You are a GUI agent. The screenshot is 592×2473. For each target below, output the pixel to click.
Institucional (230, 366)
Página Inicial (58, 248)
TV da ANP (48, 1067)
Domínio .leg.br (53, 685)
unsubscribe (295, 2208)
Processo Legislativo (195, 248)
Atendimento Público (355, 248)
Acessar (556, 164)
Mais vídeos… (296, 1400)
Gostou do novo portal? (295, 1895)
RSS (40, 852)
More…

────────────────

§ **Task instructions**:
All of the material above needs to be copied exactly.

§ **Response**:
You are a GUI agent. The screenshot is 592×2473. For each target below, output the pixel to click.
Institucional (230, 366)
Página Inicial (58, 248)
TV da ANP (48, 1067)
Domínio .leg.br (53, 685)
unsubscribe (295, 2208)
Processo Legislativo (195, 248)
Atendimento Público (355, 248)
Acessar (556, 164)
Mais vídeos… (296, 1400)
Gostou do novo portal? (295, 1895)
RSS (40, 852)
More…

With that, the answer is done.